Dataset entries:
★ ★ ★ ★

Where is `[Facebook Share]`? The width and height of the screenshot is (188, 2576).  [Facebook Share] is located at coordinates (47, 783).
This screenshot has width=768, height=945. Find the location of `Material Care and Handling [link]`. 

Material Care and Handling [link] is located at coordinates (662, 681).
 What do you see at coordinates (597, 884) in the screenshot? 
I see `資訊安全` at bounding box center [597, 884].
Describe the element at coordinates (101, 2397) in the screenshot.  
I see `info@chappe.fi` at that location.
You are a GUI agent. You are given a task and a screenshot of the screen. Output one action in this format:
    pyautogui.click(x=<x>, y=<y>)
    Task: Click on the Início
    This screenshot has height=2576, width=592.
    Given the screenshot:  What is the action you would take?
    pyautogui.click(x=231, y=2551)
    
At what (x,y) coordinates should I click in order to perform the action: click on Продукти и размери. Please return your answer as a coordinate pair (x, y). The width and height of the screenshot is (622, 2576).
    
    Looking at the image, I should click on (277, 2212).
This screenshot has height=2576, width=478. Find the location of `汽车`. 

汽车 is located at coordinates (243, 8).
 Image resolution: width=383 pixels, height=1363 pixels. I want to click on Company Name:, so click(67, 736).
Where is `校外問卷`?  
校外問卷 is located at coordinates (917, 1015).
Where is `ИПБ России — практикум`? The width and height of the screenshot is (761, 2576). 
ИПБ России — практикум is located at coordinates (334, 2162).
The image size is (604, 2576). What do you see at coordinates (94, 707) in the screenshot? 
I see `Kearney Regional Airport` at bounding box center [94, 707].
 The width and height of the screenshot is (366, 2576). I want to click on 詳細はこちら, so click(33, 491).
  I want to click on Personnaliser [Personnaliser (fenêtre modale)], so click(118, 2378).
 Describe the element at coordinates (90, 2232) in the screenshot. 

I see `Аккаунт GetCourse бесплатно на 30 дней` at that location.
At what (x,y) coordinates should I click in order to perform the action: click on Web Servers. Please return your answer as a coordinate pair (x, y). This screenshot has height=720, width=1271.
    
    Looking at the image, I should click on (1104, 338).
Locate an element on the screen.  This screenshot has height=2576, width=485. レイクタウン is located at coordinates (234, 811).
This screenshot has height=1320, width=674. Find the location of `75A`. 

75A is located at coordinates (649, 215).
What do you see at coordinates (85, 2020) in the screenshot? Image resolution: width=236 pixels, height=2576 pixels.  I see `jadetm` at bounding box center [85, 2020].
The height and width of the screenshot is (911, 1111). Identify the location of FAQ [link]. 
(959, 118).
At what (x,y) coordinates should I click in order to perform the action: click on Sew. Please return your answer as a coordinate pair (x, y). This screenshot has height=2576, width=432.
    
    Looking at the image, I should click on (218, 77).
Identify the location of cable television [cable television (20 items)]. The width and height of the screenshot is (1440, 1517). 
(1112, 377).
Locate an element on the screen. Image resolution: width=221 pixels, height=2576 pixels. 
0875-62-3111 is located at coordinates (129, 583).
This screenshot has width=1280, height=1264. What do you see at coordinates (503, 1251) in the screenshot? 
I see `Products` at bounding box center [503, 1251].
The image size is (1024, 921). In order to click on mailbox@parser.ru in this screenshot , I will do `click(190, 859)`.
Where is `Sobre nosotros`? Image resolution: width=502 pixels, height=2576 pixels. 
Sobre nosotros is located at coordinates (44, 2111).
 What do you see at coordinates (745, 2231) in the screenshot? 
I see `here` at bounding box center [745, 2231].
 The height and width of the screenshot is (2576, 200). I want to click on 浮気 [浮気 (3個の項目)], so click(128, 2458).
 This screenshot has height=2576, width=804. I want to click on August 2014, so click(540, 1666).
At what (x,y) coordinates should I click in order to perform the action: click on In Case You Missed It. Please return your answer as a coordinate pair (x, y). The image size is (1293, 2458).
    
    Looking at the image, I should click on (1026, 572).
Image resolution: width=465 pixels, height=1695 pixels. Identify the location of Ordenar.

★ ★ ★ ★

• _What is expected_
The data must be transcribed in full. Every word stays the same.

• _Solution for this problem_
Where is `[Facebook Share]`? The width and height of the screenshot is (188, 2576).  [Facebook Share] is located at coordinates (47, 783).
This screenshot has width=768, height=945. Find the location of `Material Care and Handling [link]`. 

Material Care and Handling [link] is located at coordinates (662, 681).
 What do you see at coordinates (597, 884) in the screenshot? 
I see `資訊安全` at bounding box center [597, 884].
Describe the element at coordinates (101, 2397) in the screenshot.  
I see `info@chappe.fi` at that location.
You are a GUI agent. You are given a task and a screenshot of the screen. Output one action in this format:
    pyautogui.click(x=<x>, y=<y>)
    Task: Click on the Início
    This screenshot has height=2576, width=592.
    Given the screenshot:  What is the action you would take?
    pyautogui.click(x=231, y=2551)
    
At what (x,y) coordinates should I click in order to perform the action: click on Продукти и размери. Please return your answer as a coordinate pair (x, y). The width and height of the screenshot is (622, 2576).
    
    Looking at the image, I should click on (277, 2212).
This screenshot has height=2576, width=478. Find the location of `汽车`. 

汽车 is located at coordinates (243, 8).
 Image resolution: width=383 pixels, height=1363 pixels. I want to click on Company Name:, so click(67, 736).
Where is `校外問卷`?  
校外問卷 is located at coordinates (917, 1015).
Where is `ИПБ России — практикум`? The width and height of the screenshot is (761, 2576). 
ИПБ России — практикум is located at coordinates (334, 2162).
The image size is (604, 2576). What do you see at coordinates (94, 707) in the screenshot? 
I see `Kearney Regional Airport` at bounding box center [94, 707].
 The width and height of the screenshot is (366, 2576). I want to click on 詳細はこちら, so click(33, 491).
  I want to click on Personnaliser [Personnaliser (fenêtre modale)], so click(118, 2378).
 Describe the element at coordinates (90, 2232) in the screenshot. 

I see `Аккаунт GetCourse бесплатно на 30 дней` at that location.
At what (x,y) coordinates should I click in order to perform the action: click on Web Servers. Please return your answer as a coordinate pair (x, y). This screenshot has height=720, width=1271.
    
    Looking at the image, I should click on (1104, 338).
Locate an element on the screen.  This screenshot has height=2576, width=485. レイクタウン is located at coordinates (234, 811).
This screenshot has height=1320, width=674. Find the location of `75A`. 

75A is located at coordinates (649, 215).
What do you see at coordinates (85, 2020) in the screenshot? Image resolution: width=236 pixels, height=2576 pixels.  I see `jadetm` at bounding box center [85, 2020].
The height and width of the screenshot is (911, 1111). Identify the location of FAQ [link]. 
(959, 118).
At what (x,y) coordinates should I click in order to perform the action: click on Sew. Please return your answer as a coordinate pair (x, y). This screenshot has height=2576, width=432.
    
    Looking at the image, I should click on (218, 77).
Identify the location of cable television [cable television (20 items)]. The width and height of the screenshot is (1440, 1517). 
(1112, 377).
Locate an element on the screen. Image resolution: width=221 pixels, height=2576 pixels. 
0875-62-3111 is located at coordinates (129, 583).
This screenshot has width=1280, height=1264. What do you see at coordinates (503, 1251) in the screenshot? 
I see `Products` at bounding box center [503, 1251].
The image size is (1024, 921). In order to click on mailbox@parser.ru in this screenshot , I will do `click(190, 859)`.
Where is `Sobre nosotros`? Image resolution: width=502 pixels, height=2576 pixels. 
Sobre nosotros is located at coordinates (44, 2111).
 What do you see at coordinates (745, 2231) in the screenshot? 
I see `here` at bounding box center [745, 2231].
 The height and width of the screenshot is (2576, 200). I want to click on 浮気 [浮気 (3個の項目)], so click(128, 2458).
 This screenshot has height=2576, width=804. I want to click on August 2014, so click(540, 1666).
At what (x,y) coordinates should I click in order to perform the action: click on In Case You Missed It. Please return your answer as a coordinate pair (x, y). The image size is (1293, 2458).
    
    Looking at the image, I should click on (1026, 572).
Image resolution: width=465 pixels, height=1695 pixels. Identify the location of Ordenar.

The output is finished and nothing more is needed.